I've lost something very important and was wondering if there is a spell that could help. I figure I can learn a bit about spells in the process.

----------


## Astral Eye

try dowsing, you could do it the traditional way with a Y shaped stick or the more modern way with two sticks that bend at right angles, or even use a pendulum

hope this helped

----------


## ShadowCrest

I never even thought of dousing... I have a set of metal ones, do you think that would work too?

----------


## Astral Eye

Yup. You may have to try a couple of times but you'll find it.

Oh and by the way, you could create a servitor to find it.

----------


## Giraffe

There are a couple of things that I do when I have lost things around the house, it may sound daft but it works.

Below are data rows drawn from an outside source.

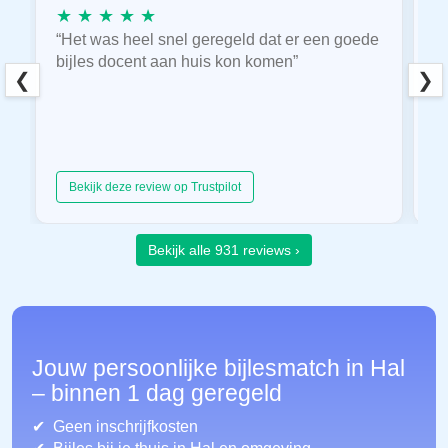
★ ★ ★ ★ ★
★
“Het was heel snel geregeld dat er een goede
“
bijles docent aan huis kon komen”
E
❮
❯
hu
Bekijk deze review op Trustpilot
Bekijk alle 931 reviews ›
Jouw persoonlijke bijlesmatch in Hal
– binnen 1 dag geregeld
Geen inschrijfkosten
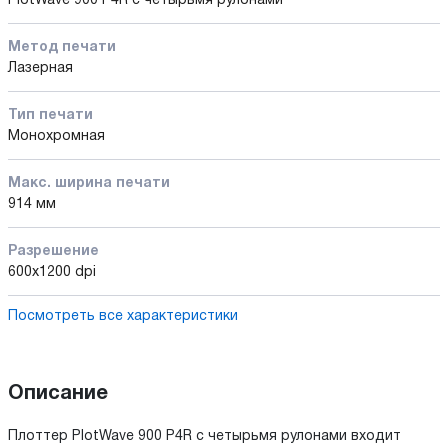
PlotWave 900 P4R с четырьмя рулонами
Метод печати
Лазерная
Тип печати
Монохромная
Макс. ширина печати
914 мм
Разрешение
600х1200 dpi
Посмотреть все характеристики
Описание
Плоттер PlotWave 900 P4R с четырьмя рулонами входит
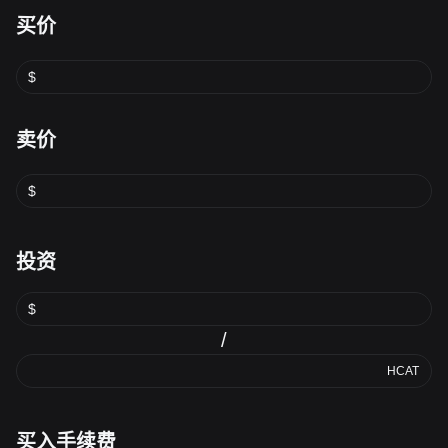
买价
$
卖价
$
投资
$
/
HCAT
买入手续费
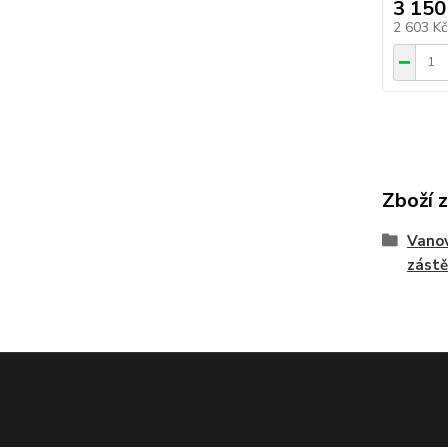
3 150
2 603 K
Zboží 
Vanov
zást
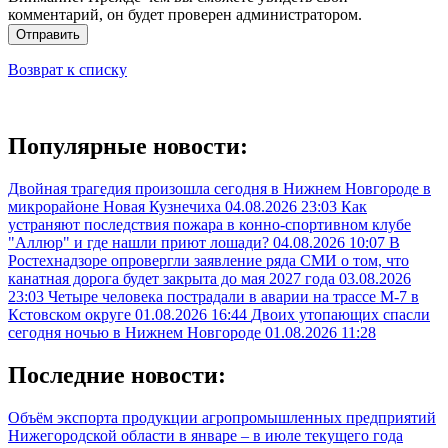
комментарий, он будет проверен администратором.
Отправить
Возврат к списку
Популярные новости:
Двойная трагедия произошла сегодня в Нижнем Новгороде в
микрорайоне Новая Кузнечиха
04.08.2026 23:03
Как
устраняют последствия пожара в конно-спортивном клубе
"Аллюр" и где нашли приют лошади?
04.08.2026 10:07
В
Ростехнадзоре опровергли заявление ряда СМИ о том, что
канатная дорога будет закрыта до мая 2027 года
03.08.2026
23:03
Четыре человека пострадали в аварии на трассе М-7 в
Кстовском округе
01.08.2026 16:44
Двоих утопающих спасли
сегодня ночью в Нижнем Новгороде
01.08.2026 11:28
Последние новости:
Объём экспорта продукции агропромышленных предприятий
Нижегородской области в январе – в июле текущего года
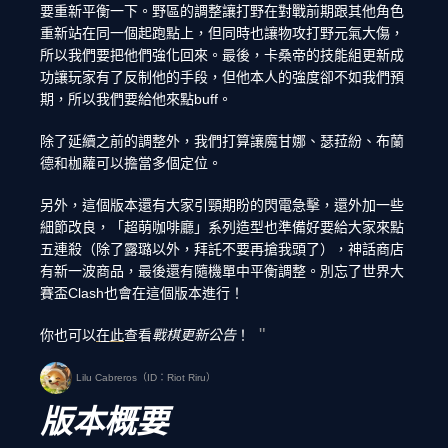
要重新平衡一下。野區的調整讓打野在對戰前期跟其他角色
重新站在同一個起跑點上，但同時也讓物攻打野元氣大傷，
所以我們要把他們強化回來。最後，卡桑帝的技能組更新成
功讓玩家有了反制他的手段，但他本人的強度卻不如我們預
期，所以我們要給他來點buff。
除了延續之前的調整外，我們打算讓魔甘娜、瑟菈紛、布蘭
德和枷蘿可以擔當多個定位。
另外，這個版本還有大家引頸期盼的閃電急擊，還外加一些
細節改良，「超萌咖啡廳」系列造型也準備好要給大家來點
五連殺（除了露璐以外，拜託不要再搶我頭了），神話商店
有新一波商品，最後還有隨機單中平衡調整。別忘了世界大
賽盃Clash也會在這個版本進行！
你也可以
在此
查看
戰棋更新公告
！
Lilu Cabreros（ID：Riot Riru）
版本概要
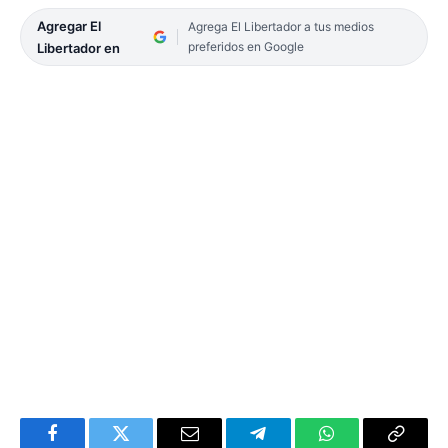
Agregar El
Agrega El Libertador a tus medios
preferidos en Google
Libertador en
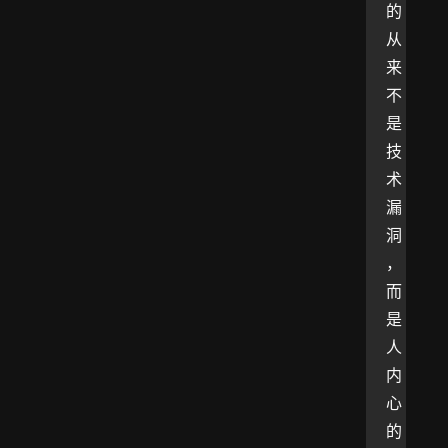
的
从
来
不
是
技
术
漏
洞
，
而
是
人
内
心
的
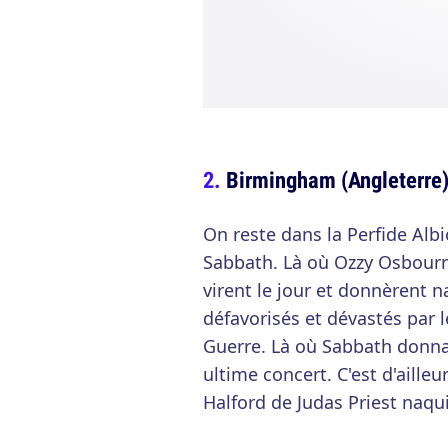
Birmingham (Angleterre
On reste dans la Perfide Albi
Sabbath. Là où Ozzy Osbourn
virent le jour et donnèrent n
défavorisés et dévastés pa
Guerre. Là où Sabbath donna
ultime concert. C'est d'ail
Halford de Judas Priest naqu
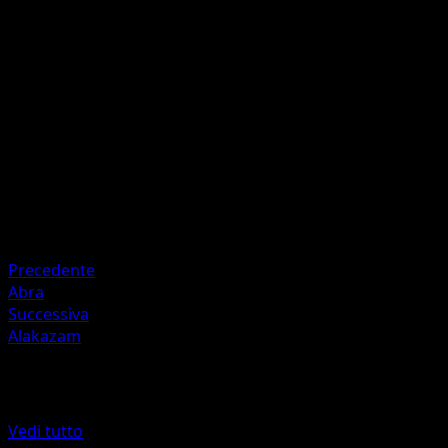
Superpsico
P
I
I
60
Artista
Ken Sugimori
HP
80
Ritirata
Debolezza
Oscurità +20
Precedente
Abra
Successiva
Alakazam
Altro da Geni Supremi
Vedi tutto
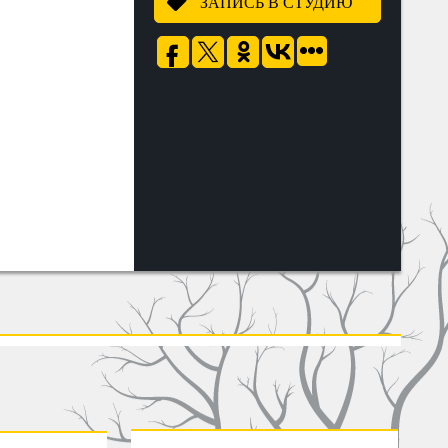
ЗАПИСЬ В СТУДИЮ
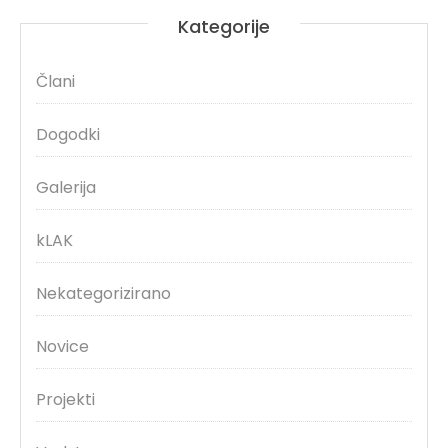
Kategorije
Člani
Dogodki
Galerija
kLAK
Nekategorizirano
Novice
Projekti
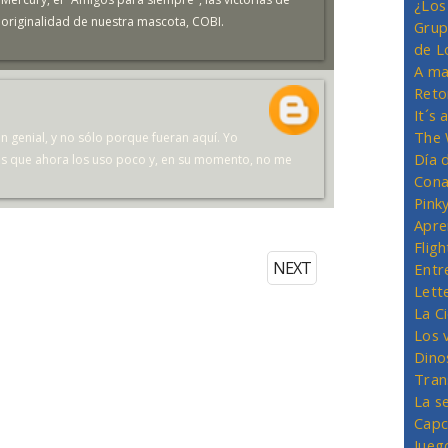
¿Los
 originalidad de nuestra mascota, COBI.
Grup
de L
A ma
Reto
It´s
The 
on genial, y no sólo porque fueran aquí. Yo
Día 
 es que ahora los uso poco y, en su momento, no me
Cona
Pink
Apre
Flig
NEXT
Entr
Lett
La C
Los 
Dino
Tran
La s
Capc
Jueg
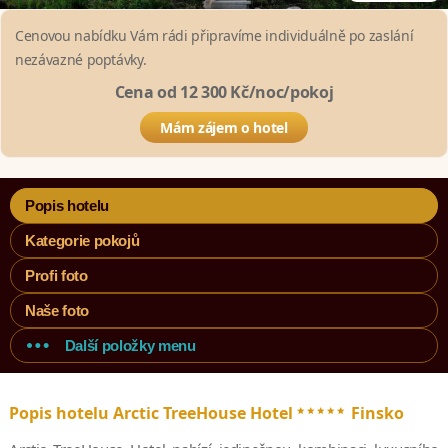
Cenovou nabídku Vám rádi připravíme individuálně po zaslání
nezávazné poptávky.
Cena od 12 300 Kč/noc/pokoj
Mám zájem o hotel
Popis hotelu
Kategorie pokojů
Profi foto
Naše foto
Další položky menu
*****
Popis hotelu Arctic TreeHouse Hotel
Finsko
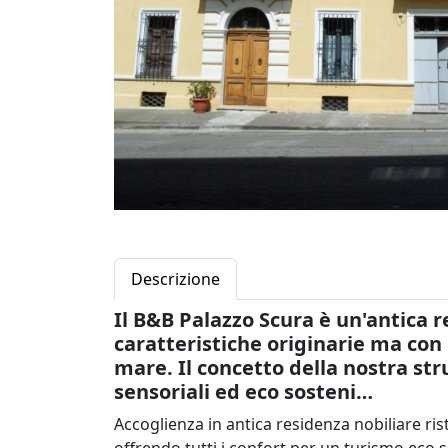
Descrizione
Il B&B Palazzo Scura è un'antica 
caratteristiche originarie ma con i
mare. Il concetto della nostra str
sensoriali ed eco sosteni…
Accoglienza in antica residenza nobiliare ri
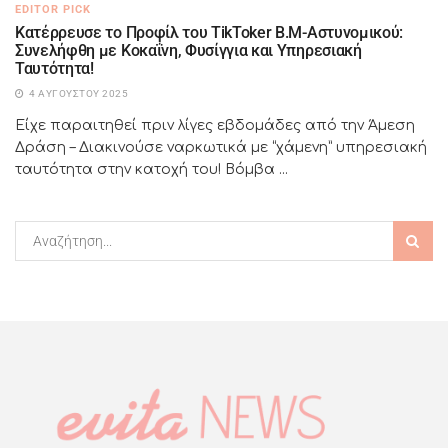
EDITOR PICK
Κατέρρευσε το Προφίλ του TikToker Β.Μ-Aστυνομικού:
Συνελήφθη με Κοκαΐνη, Φυσίγγια και Υπηρεσιακή
Ταυτότητα!
4 ΑΥΓΟΎΣΤΟΥ 2025
Είχε παραιτηθεί πριν λίγες εβδομάδες από την Άμεση
Δράση – Διακινούσε ναρκωτικά με “χάμενη” υπηρεσιακή
ταυτότητα στην κατοχή του! Βόμβα ...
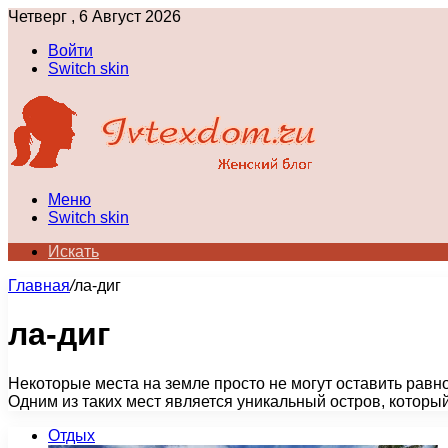
Четверг , 6 Август 2026
Войти
Switch skin
Меню
Switch skin
Искать
Главная
/
ла-диг
ла-диг
Некоторые места на земле просто не могут оставить рав
Одним из таких мест является уникальный остров, которы
Отдых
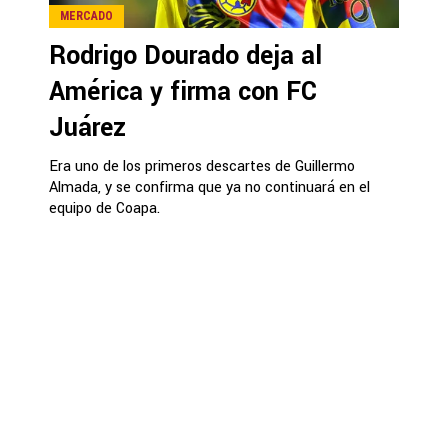
MERCADO
Rodrigo Dourado deja al
América y firma con FC
Juárez
Era uno de los primeros descartes de Guillermo
Almada, y se confirma que ya no continuará en el
equipo de Coapa.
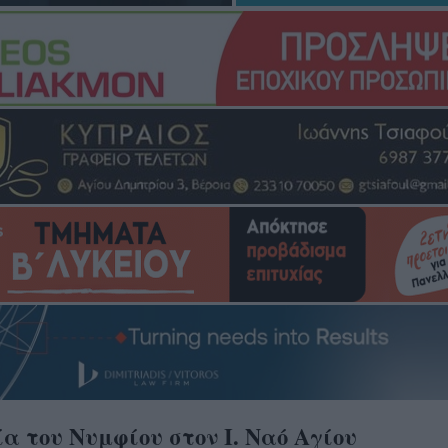
α του Νυμφίου στον Ι. Ναό Αγίου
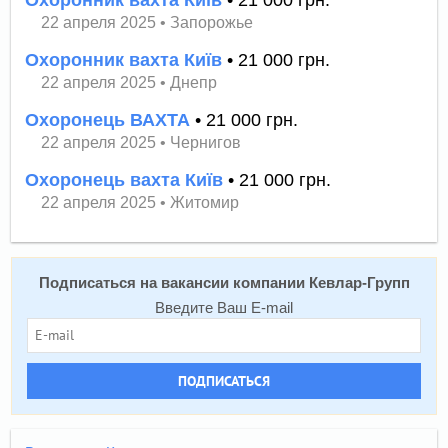
22 апреля 2025
•
Запорожье
Охоронник вахта Київ
• 21 000 грн.
22 апреля 2025
•
Днепр
Охоронець ВАХТА
• 21 000 грн.
22 апреля 2025
•
Чернигов
Охоронець вахта Київ
• 21 000 грн.
22 апреля 2025
•
Житомир
Подписаться на вакансии компании Кевлар-Групп
Введите Ваш E-mail
ПОДПИСАТЬСЯ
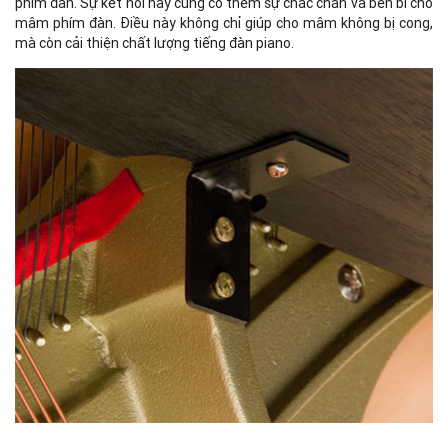
phím đàn. Sự kết nối này củng cố thêm sự chắc chắn và bền bỉ cho
mâm phím đàn. Điều này không chỉ giúp cho mâm không bị cong,
mà còn cải thiện chất lượng tiếng đàn piano.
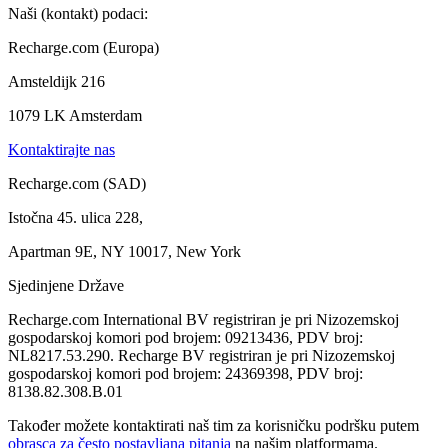
Naši (kontakt) podaci:
Recharge.com (Europa)
Amsteldijk 216
1079 LK Amsterdam
Kontaktirajte nas
Recharge.com (SAD)
Istočna 45. ulica 228,
Apartman 9E, NY 10017, New York
Sjedinjene Države
Recharge.com International BV registriran je pri Nizozemskoj
gospodarskoj komori pod brojem: 09213436, PDV broj:
NL8217.53.290. Recharge BV registriran je pri Nizozemskoj
gospodarskoj komori pod brojem: 24369398, PDV broj:
8138.82.308.B.01
Također možete kontaktirati naš tim za korisničku podršku putem
obrasca za često postavljana pitanja
na našim platformama.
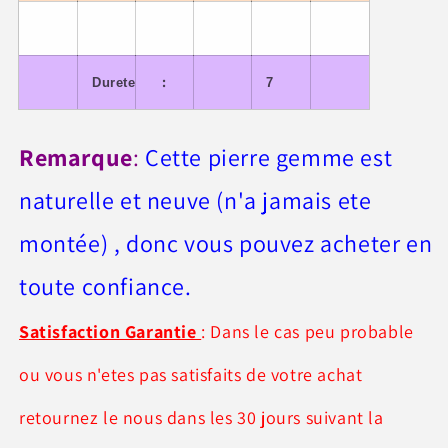
:
Durete
7
Remarque
:
Cette pierre gemme est
naturelle et neuve (n'a jamais ete
montée) , donc vous pouvez acheter en
toute confiance.
Satisfaction Garantie
: Dans le cas peu probable
ou vous n'etes pas satisfaits de votre achat
retournez le nous dans les 30 jours suivant la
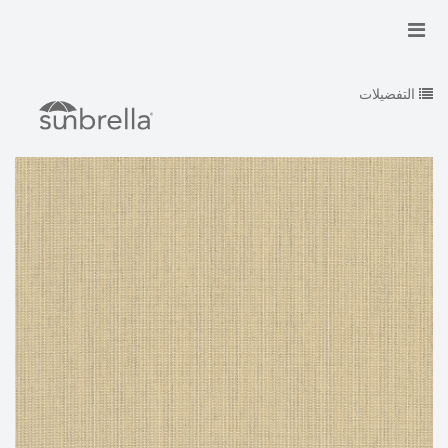
التفضيلات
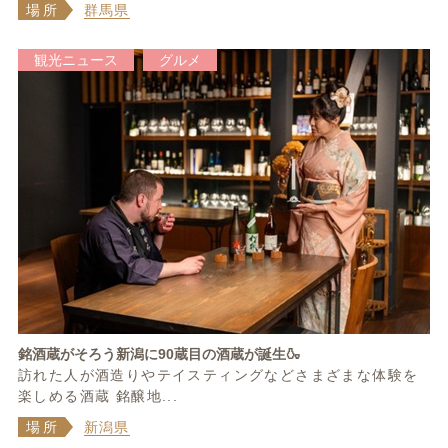
場所
群馬県
観光ニュース
グルメ
銘酒蔵がそろう新潟に90蔵目の酒蔵が誕生🍶
訪れた人が酒造りやテイスティングなどさまざまな体験を
楽しめる酒蔵 銘醸地...
場所
新潟県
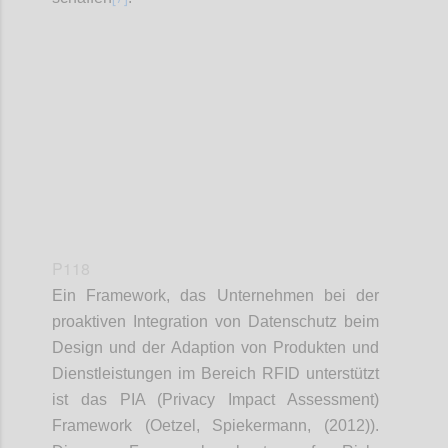
Confi
P118
Ein Framework, das Unternehmen bei der
proaktiven Integration von Datenschutz beim
Design und der Adaption von Produkten und
Dienstleistungen im Bereich RFID unterstützt
ist das PIA (Privacy Impact Assessment)
Framework (Oetzel, Spiekermann, (2012)).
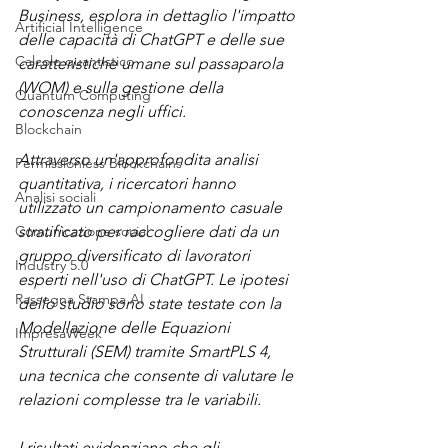
Business, esplora in dettaglio l'impatto 
Artificial Intelligence
delle capacità di ChatGPT e delle sue 
Calcolo quantistico
caratteristiche umane sul passaparola 
(WOM) e sulla gestione della 
Quantum Computing
conoscenza negli uffici.
Blockchain
Attraverso un'approfondita analisi 
Permissionless Blockchains
quantitativa, i ricercatori hanno 
Analisi sociali
utilizzato un campionamento casuale 
Comunicazione social
stratificato per raccogliere dati da un 
gruppo diversificato di lavoratori 
Industry 5.0
esperti nell'uso di ChatGPT. Le ipotesi 
Rassegna Stampa AI
dello studio sono state testate con la 
Modellazione delle Equazioni 
ImpresaWeek
Strutturali (SEM) tramite SmartPLS 4, 
una tecnica che consente di valutare le 
relazioni complesse tra le variabili.
I risultati evidenziano che gli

I command the lost items to show themselves, and then I find the item within five minuits. I think it works on a sub-concious level where you are sub-conciously driven to the last place you put the item.

Another thing I try is looking for something completely different and then the item turns up. This is making full utility of Murphey's Law. That law definately exists.

That's just for house/office stuff though.

----------


## Morrigan

Hold a taper in your hands and charge it with its mission. Place it on a flat surface. Determine the cardinal points. Burn the candle. The drippest side of the candle, the one with the waxen waterfall, indicates where your search should begin, although not necessarily where the artical will be found. If a direction can not be determined, this indicates the direction is as yet unclear.

----------


## Broomhilda

First thing process of elimination look if it was something that might have been misplaced by you or someone in the home.
Or if any friends was over who might have took it. Retrace your steppes meditate and ask for it. 
Also concider when you do get it back,hexing things your worried about loosing.
Everything in my home has a return to me hex on it.

----------


## chickenrice

Just a suggestion, I know of a spell that comes from brazil, its to find lost things. I tried and it worked for me. You get a scarf and make a knot in it, while you are making the knot you imagine you're making a knot on the tail of a monkey. Then you say out loud: 

I will not untie your tail until i find my (lost thing)

Btw, this rhymes in brazilian. But i guess it also works in english  :Smile:

----------


## antoniocalado

yes it rhymes but its not brazilian....its portuguese.

----------


## Seyk

I use a different method to find lost objects,tho for that one u really need to know the area where u lost it. I stretch both of my hands as far as they can reach and keep my fingers spread.Then u use my energy to kinda "smell" or find the energy of the lost object.When it does, the finger in which direction the objection is,kinda burns and tingles from energy and I move there.When I get really close,the burn and tingle gets stronger.I have found countless of things I lost this way, hope it can help you also.

----------